On 13 February 2020:
(a) the Applicant sent:
(i) an email to the Associate to Judge Dowdy, the Respondent and Putative Respondents requesting a transfer to the Federal Court of Australia and for settlement offers to be made;
(ii) an email to the Respondent and Putative Respondents requesting a settlement be made;
(iii) an email to the Respondent and Putative Respondents attaching a payslip and requesting a settlement offer be made; and
(iv) an email to the Associate to Judge Dowdy, the Respondent and Putative Respondents attaching a medical certificate advising she will not be attending court on 14 February 2020.
(b) Aaron Goonrey, representative for the Respondent, filed his affidavit sworn 13 February 2020 in the FCC; and
(c) Sparke Helmore, representatives for the Putative Respondents, wrote to the Applicant reiterating the Putative Respondents continued opposition to her application to join the Putative Respondents and setting out defects in her request to transfer the application to the Federal Court of Australia.
On 14 February 2020:
(a) the Respondent and Putative Respondents attended the directions hearing. The Applicant did not attend.

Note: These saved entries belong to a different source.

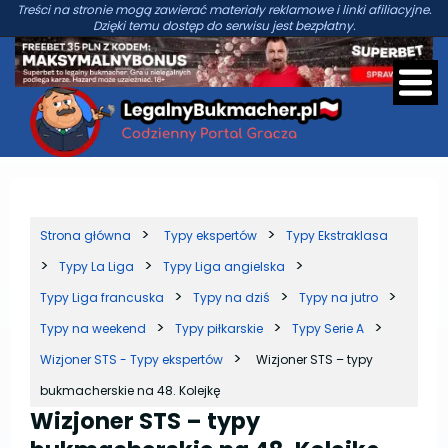
Treści na stronie mogą zawierać materiały reklamowe i linki afiliacyjne.
Dzięki temu dostęp do serwisu jest bezpłatny.
Strona główna
Typy ekspertów
Typy Ekstraklasa
Typy La Liga
Typy Liga angielska
Typy Liga francuska
Typy na dziś
Typy na jutro
Typy na weekend
Typy piłkarskie
Typy Serie A
Wizjoner STS - Typy ekspertów
Wizjoner STS – typy
bukmacherskie na 48. Kolejkę
Wizjoner STS – typy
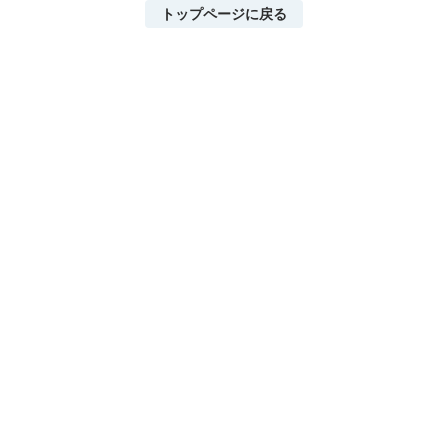
トップページに戻る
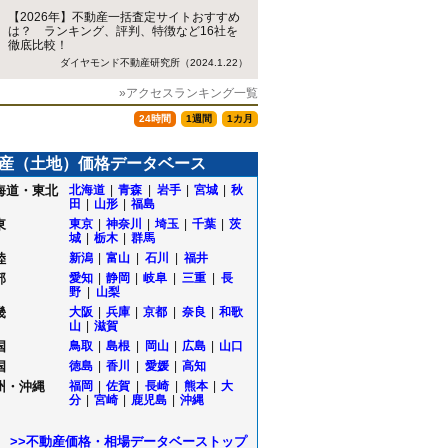
【2026年】不動産一括査定サイトおすすめ
は？ ランキング、評判、特徴など16社を
徹底比較！
ダイヤモンド不動産研究所（2024.1.22）
»アクセスランキング一覧
24時間
1週間
1カ月
産（土地）価格データベース
海道・東北
北海道
|
青森
|
岩手
|
宮城
|
秋
田
|
山形
|
福島
東
東京
|
神奈川
|
埼玉
|
千葉
|
茨
城
|
栃木
|
群馬
陸
新潟
|
富山
|
石川
|
福井
部
愛知
|
静岡
|
岐阜
|
三重
|
長
野
|
山梨
畿
大阪
|
兵庫
|
京都
|
奈良
|
和歌
山
|
滋賀
国
鳥取
|
島根
|
岡山
|
広島
|
山口
国
徳島
|
香川
|
愛媛
|
高知
州・沖縄
福岡
|
佐賀
|
長崎
|
熊本
|
大
根
分
|
宮崎
|
鹿児島
|
沖縄
橋
町
>>不動産価格・相場データベーストップ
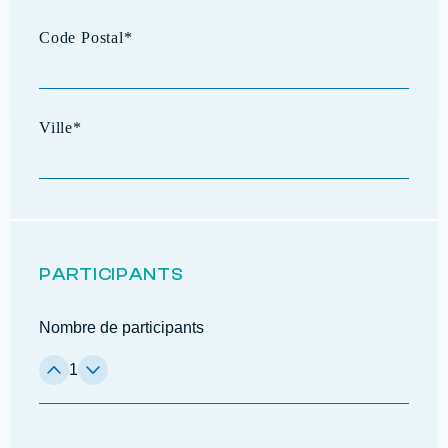
PARTICIPANTS
Nombre de participants
1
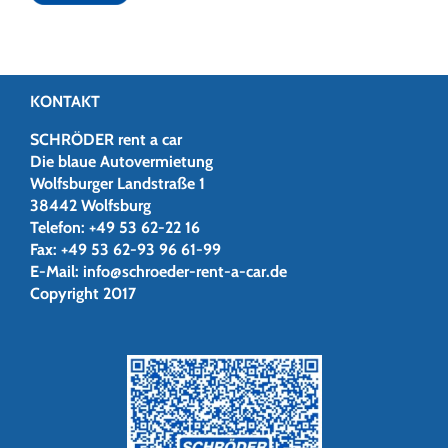
KONTAKT
SCHRÖDER rent a car
Die blaue Autovermietung
Wolfsburger Landstraße 1
38442 Wolfsburg
Telefon:
+49 53 62-22 16
Fax:
+49 53 62-93 96 61-99
E-Mail:
info@schroeder-rent-a-car.de
Copyright 2017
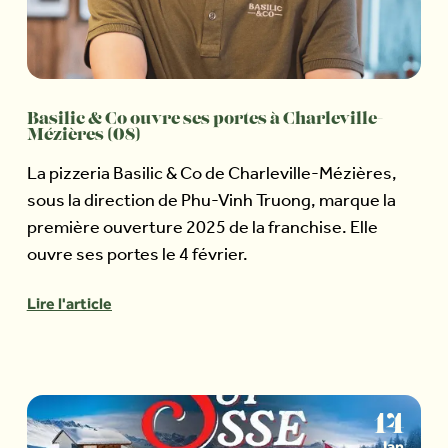
Basilic & Co ouvre ses portes à Charleville-
Mézières (08)
La pizzeria Basilic & Co de Charleville-Mézières,
sous la direction de Phu-Vinh Truong, marque la
première ouverture 2025 de la franchise. Elle
ouvre ses portes le 4 février.
Lire l'article
14
Jan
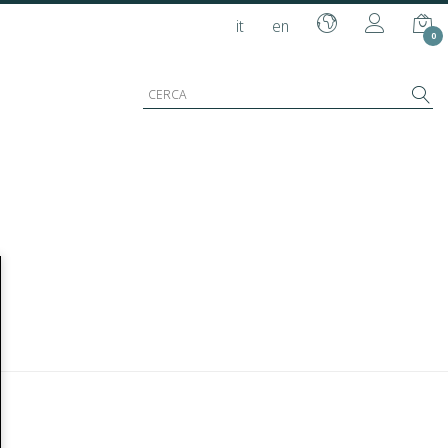
it
en
0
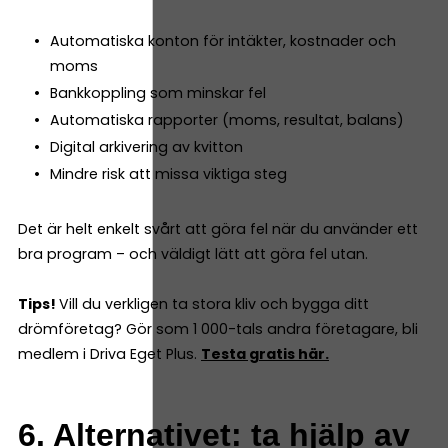
Automatiska konton för intäkter, kostnader och
moms
Bankkoppling som minskar fel
Automatiska rapporter (moms, resultat, balans)
Digital arkivering av kvitton
Mindre risk att missa viktiga steg
Det är helt enkelt svårt att göra fel när du använder ett
bra program – och väldigt lätt att göra fel utan.
Tips!
Vill du verkligen ta stora kliv och bygga ditt
drömföretag? Gör som 1 000-tals andra företagare, bli
medlem i Driva Eget Plus.
Testa gratis här.
6. Alternativet: ta hjälp av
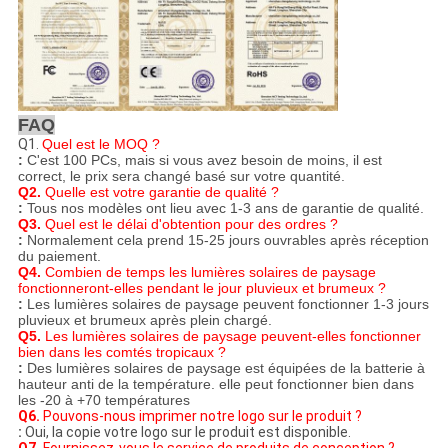
FAQ
Q1.
Quel est le MOQ ?
:
C'est 100 PCs, mais si vous avez besoin de moins, il est
correct, le prix sera changé basé sur votre quantité.
Q2.
Quelle est votre garantie de qualité ?
:
Tous nos modèles ont lieu avec 1-3 ans de garantie de qualité.
Q3.
Quel est le délai d'obtention pour des ordres ?
:
Normalement cela prend 15-25 jours ouvrables après réception
du paiement.
Q4.
Combien de temps les lumières solaires de paysage
fonctionneront-elles pendant le jour pluvieux et brumeux ?
:
Les lumières solaires de paysage peuvent fonctionner 1-3 jours
pluvieux et brumeux après plein chargé.
Q5.
Les lumières solaires de paysage peuvent-elles fonctionner
bien dans les comtés tropicaux ?
:
Des lumières solaires de paysage est équipées de la batterie à
hauteur anti de la température. elle peut fonctionner bien dans
les -20 à +70 températures
Q6.
Pouvons-nous imprimer notre logo sur le produit ?
:
Oui, la copie votre logo sur le produit est disponible.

(b) At the directions hearing, his Honour Judge Dowdy:
(i) Stood the matter over to 21 February 2020 at 9:30 am in Sydney;
(ii) listed the matter for further directions on 21 February 2020;
(iii) made orders that the Applicant pay the costs thrown away for the day of the Respondent in the sum of $1,000 and the Putative Respondents in the sum of $1,000; and
(iv) made orders for the Respondent and Putative Respondents to notify the Applicant of the terms of these orders.
(c) the Applicant emailed the Respondent and Putative Respondents a payslip purportedly in support of a claim for loss of wages.
On 14 February 2020, the representatives for the Respondent and the Putative Respondents emailed the Applicant a copy of the above orders.
On 18 February 2020, the Applicant emailed the Associate to Judge Dowdy, the Respondent and Putative Respondents:
(a)an application for leave to appeal dated 16 February 2020;
(b) Form 121 Rule 36.01(1)(a) dated 15 February 2020; and
(c) electronic lodgement forms.
On 19 February 2020, the Federal Court Registry confirmed that the application for leave to appeal and related forms were not formally filed.
On 20 February 2020, the Applicant sent:
(a) an email to Associate to Judge Dowdy, the Respondent and Putative Respondents attaching a medical report for non-attendance at the directions hearing on 14 February 2020 and 21 February 2020; and
(b) an email to the parties and His Honour’s Associate stating that, amongst other things, she has sent a complaint to the Attorney Generals Department and advising that all parties should reconsider their attendance at the hearing on 21 February 2020.